FOR THE PPL IN THE BACK🍑
Lizzo is speaking out against TikTok’s unhealthy promotion of diet culture, fatphobia, and disordered eating. In a video shared on Jan. 6, the “About Damn Time” singer directly addressed negative comments from body shamers about her physical appearance. “The discourse around bodies is officially tiring,” she said while standing on the beach in a bikini.
Lizzo continued, “I have seen comments go from, ‘Oh my gosh, I liked you when you were thicc. Why’d you lose weight?,’ to ‘Oh my gosh, why’d you get a BBL? I liked your body before,’ to ‘Oh my gosh, you’re so big. You need to lose weight — but for your health,’ to ‘Oh my gosh, you’re so little.
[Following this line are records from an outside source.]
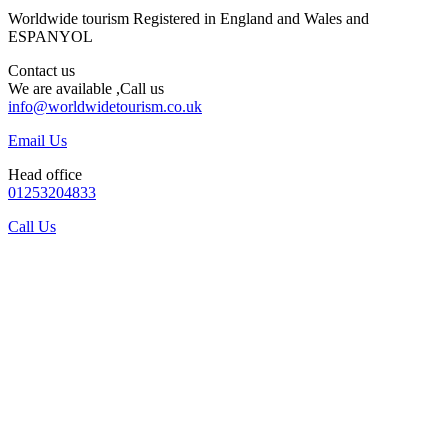
Worldwide tourism Registered in England and Wales and
ESPANYOL
Contact us
We are available ,Call us
info@worldwidetourism.co.uk
Email Us
Head office
01253204833
Call Us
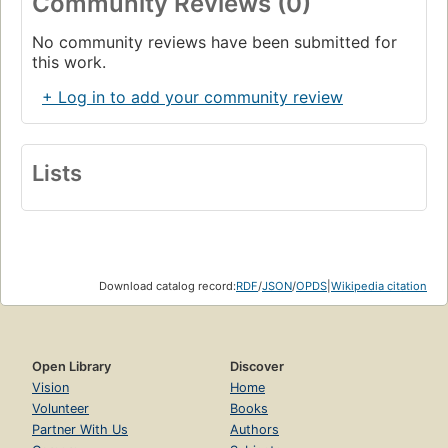
Community Reviews (0)
No community reviews have been submitted for
this work.
+ Log in to add your community review
Lists
Download catalog record:
RDF
/
JSON
/
OPDS
|
Wikipedia citation
Open Library
Discover
Vision
Home
Volunteer
Books
Partner With Us
Authors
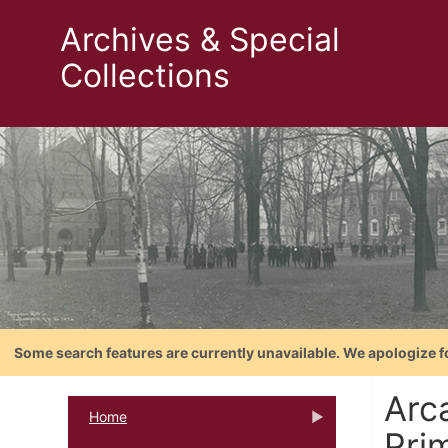
Archives & Special
Collections
Some search features are currently unavailable. We apologize f
Arc
Home
Pri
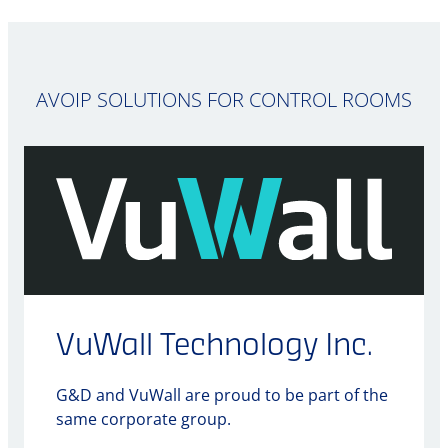
AVOIP SOLUTIONS FOR CONTROL ROOMS
VuWall Technology Inc.
G&D and VuWall are proud to be part of the
same corporate group.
You need to get an ass or titties or something,’ to ‘Oh my gosh, why did she get all that work done? It’s just too much work.’”
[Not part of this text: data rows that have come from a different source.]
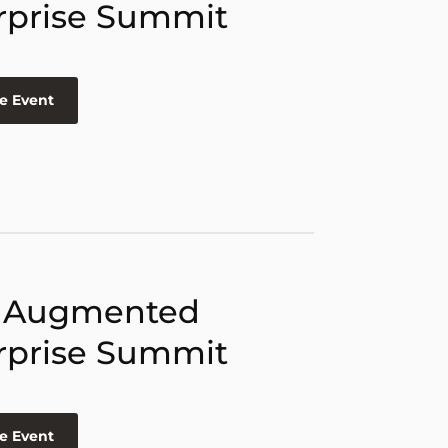
rprise Summit
e Event
 Augmented
rprise Summit
e Event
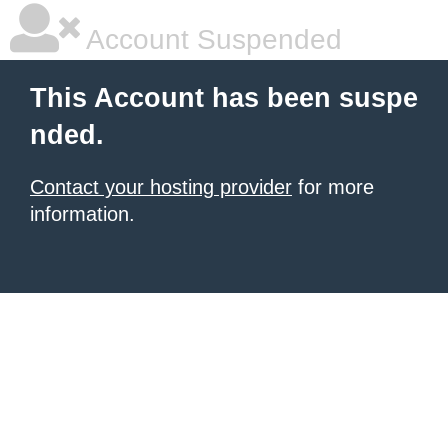
Account Suspended
This Account has been suspe
nded.
Contact your hosting provider
for more
information.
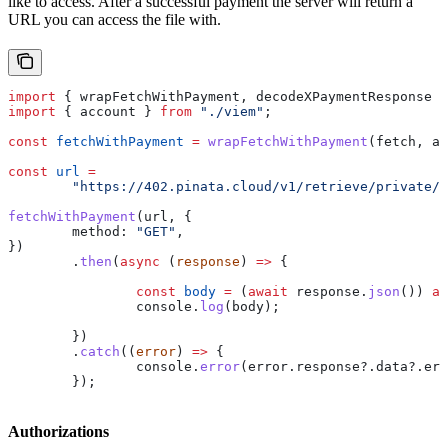
like to access. After a successful payment the server will return a
URL you can access the file with.
import
 { 
wrapFetchWithPayment
, 
decodeXPaymentResponse
 }
import
 { 
account
 } 
from
 "./viem"
;
const
 fetchWithPayment
 =
 wrapFetchWithPayment
(
fetch
, 
ac
const
 url
 =
	"https://402.pinata.cloud/v1/retrieve/private/
fetchWithPayment
(
url
, {
	method:
 "GET"
,
})
	.
then
(
async
 (
response
) 
=>
 {
		const
 body
 =
 (
await
 response
.
json
()) 
as
		console
.
log
(
body
);
	})
	.
catch
((
error
) 
=>
 {
		console
.
error
(
error
.
response
?.
data
?.
err
	});
Authorizations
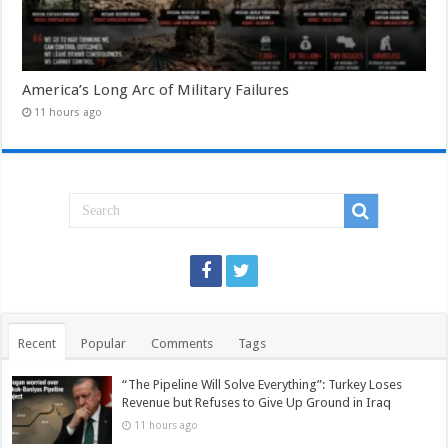
America’s Long Arc of Military Failures
11 hours ago
Recent
Popular
Comments
Tags
“The Pipeline Will Solve Everything”: Turkey Loses
Revenue but Refuses to Give Up Ground in Iraq
11 hours ago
“Artists are here to make art, and this body is art.”
Impassioned, the singer went on to point out that artists are not required to fit social media’s unrealistic beauty standards. “Are we OK? Do you see the delusion?” she asked the camera. “Do we realize that artists are not here to fit into your beauty standards? Artists are here to make art, and this body is art. And I’m going to do whatever I want with this body. I wish that comments costed y’all money so that we could see how much time we are f*cking wasting on the wrong thing. Can we leave that sh*t back there, please?”
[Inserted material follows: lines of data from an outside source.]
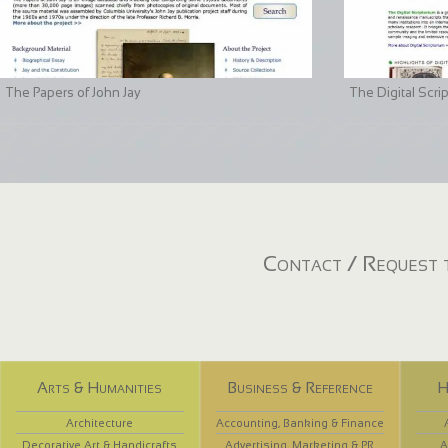
The Papers of John Jay
The Digital Scri
Contact / Request t
Arts & Humanities
Business & Reference
H
Architecture
Accounting, Banking & Finance
Decorative Art & Handicrafts
Advertising, Marketing & PR
A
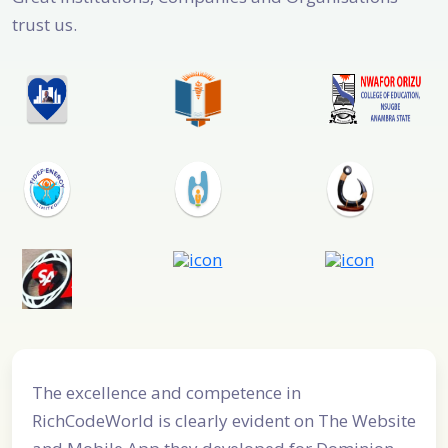
trust us.
 excellence and competence in
RichCodeWor
hCodeWorld is clearly evident on The Website
Developmen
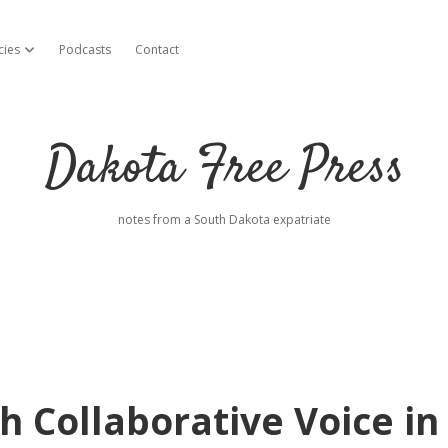
cies
Podcasts
Contact
open dropdown menu
Dakota Free Press
notes from a South Dakota expatriate
h Collaborative Voice in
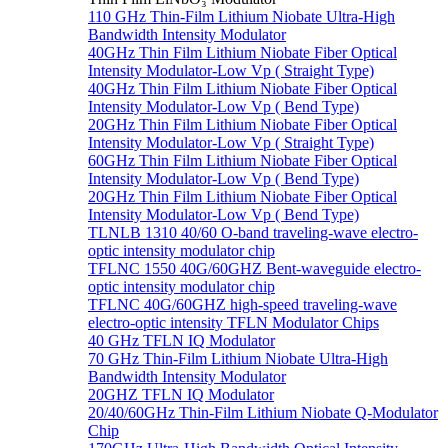
110 GHz Thin-Film Lithium Niobate Ultra-High
Bandwidth Intensity Modulator
40GHz Thin Film Lithium Niobate Fiber Optical
Intensity Modulator-Low Vp ( Straight Type)
40GHz Thin Film Lithium Niobate Fiber Optical
Intensity Modulator-Low Vp ( Bend Type)
20GHz Thin Film Lithium Niobate Fiber Optical
Intensity Modulator-Low Vp ( Straight Type)
60GHz Thin Film Lithium Niobate Fiber Optical
Intensity Modulator-Low Vp ( Bend Type)
20GHz Thin Film Lithium Niobate Fiber Optical
Intensity Modulator-Low Vp ( Bend Type)
TLNLB 1310 40/60 O-band traveling-wave electro-
optic intensity modulator chip
TFLNC 1550 40G/60GHZ Bent-waveguide electro-
optic intensity modulator chip
TFLNC 40G/60GHZ high-speed traveling-wave
electro-optic intensity TFLN Modulator Chips
40 GHz TFLN IQ Modulator
70 GHz Thin-Film Lithium Niobate Ultra-High
Bandwidth Intensity Modulator
20GHZ TFLN IQ Modulator
20/40/60GHz Thin-Film Lithium Niobate Q-Modulator
Chip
In the comments section, fans overwhelmingly voiced their support for Lizzo’s speech. One user wrote, “Period!!! It’s no one else’s business, and I’m tired of people hiding their fatphobia behind the thin veil of pretending to ‘care.’” Another user added, “Preach!!!!!!!” Below streams of clapping and heart emoji, other users cosigned Lizzo’s powerful statement. “There are so many other things to talk about than someone else’s body.” A different user wrote, “Insecure people make the loudest noise. They not happy within themselves, and they project it, hoping others will feel unhappy within too.”
While conversations around body shaming have been circulating heavily across social media for years, Lizzo’s comments serve as a much-needed reminder that beauty is subjective. More importantly, her video is a reminder that the internet is a dynamic space for holding important conversations, and unsolicited assessments of other people’s appearances should be last on the list of discussion topics.